Drug-induced liver injury (DILI) is a major challenge in clinical medicine and drug development. MicroRNA-122 (miR-122) is a sensitive and specific biomarker for hepatocyte injury that has received formal regulatory support. A major roadblock to its widespread adoption is a lack of a fit-for-purpose, scalable assay that can provide quantification of circulating miR-122 with appropriate accuracy and time-to-result. We have developed a PCR-free, sensitive and highly specific assay for measuring miR-122. The assay is based on the hybridization of miR-122 to a peptide nucleic acid (PNA) probe attached to superparamagnetic beads, followed by the specific incorporation of a biotinylated nucleobase. The biotin labels are then labeled with an enzyme, and single enzymes are detected using single molecule arrays (Simoa).

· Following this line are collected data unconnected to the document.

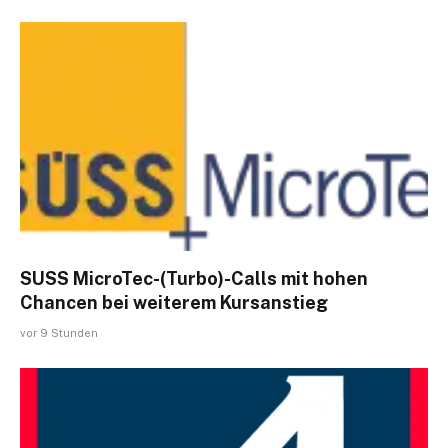
SUSS MicroTec-(Turbo)-Calls mit hohen
Chancen bei weiterem Kursanstieg
vor 9 Stunden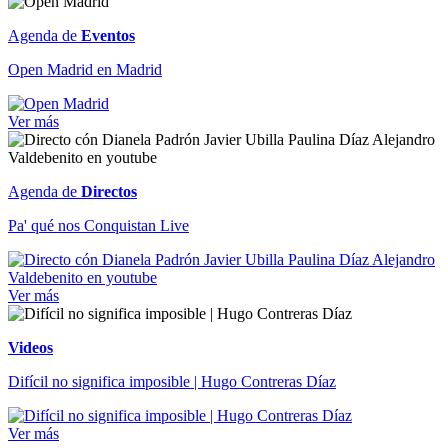
Agenda de
Eventos
Open Madrid en Madrid
Ver más
Agenda de
Directos
Pa' qué nos Conquistan Live
Ver más
Videos
Difícil no significa imposible | Hugo Contreras Díaz
Ver más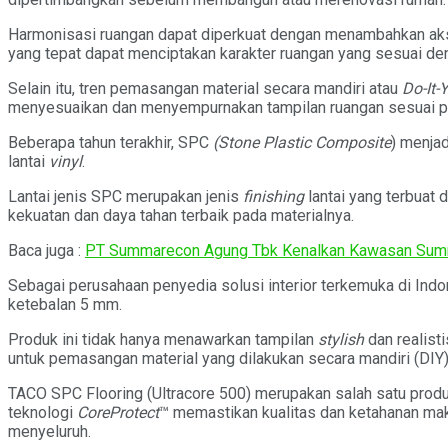
Harmonisasi ruangan dapat diperkuat dengan menambahkan aksen
yang tepat dapat menciptakan karakter ruangan yang sesuai de
Selain itu, tren pemasangan material secara mandiri atau
Do-It-
menyesuaikan dan menyempurnakan tampilan ruangan sesuai pr
Beberapa tahun terakhir, SPC
(Stone Plastic Composite
) menjad
lantai
vinyl
.
Lantai jenis SPC merupakan jenis
finishing
lantai yang terbuat 
kekuatan dan daya tahan terbaik pada materialnya.
Baca juga :
PT Summarecon Agung Tbk Kenalkan Kawasan Sum
Sebagai perusahaan penyedia solusi interior terkemuka di Indo
ketebalan 5 mm.
Produk ini tidak hanya menawarkan tampilan
stylish
dan realisti
untuk pemasangan material yang dilakukan secara mandiri (DIY)
TACO SPC Flooring (Ultracore 500) merupakan salah satu produ
teknologi
CoreProtect
™ memastikan kualitas dan ketahanan mak
menyeluruh.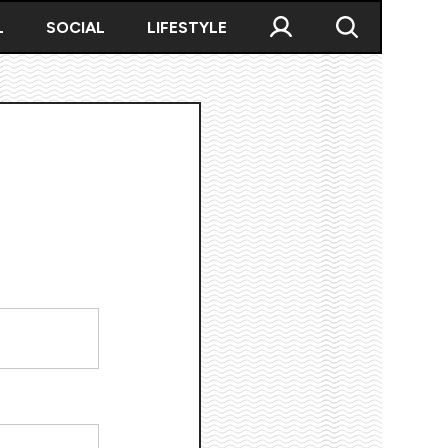
L
SOCIAL
LIFESTYLE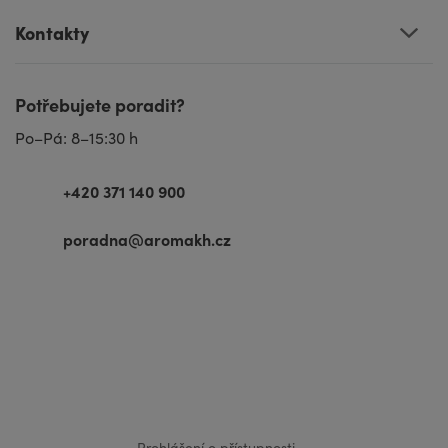
Kontakty
Potřebujete poradit?
Po–Pá: 8–15:30 h
+420 371 140 900
poradna@aromakh.cz
VISA
MasterCard
Maestro
Prohlášení o přístupnosti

The miR-122 single molecule assay had a limit of detection (LOD) of 500 fM, approximately 500 times more sensitive than a corresponding analog bead-based assay. The specificity of the assay to a single base mismatch in the microRNA sequence was >107-fold ((highest concentration of mismatched target with signal below LOD)/(LOD)). As measured by our single molecule assay, all patients with DILI had higher concentrations of miR-122 in their serum compared to healthy controls, and the concentrations of miR-122 measured correlated closely with those determined using the gold standard PCR (r2 = 0.93; slope = 0.64).

This novel single molecule assay enabled the accurate measurement of miR-122 in the serum of patients with DILI. This assay could have utility in clinical practice as it has the potential to deliver the user-independent sensitivity and time-to-result that are needed to inform pre-clinical and clinical decision making.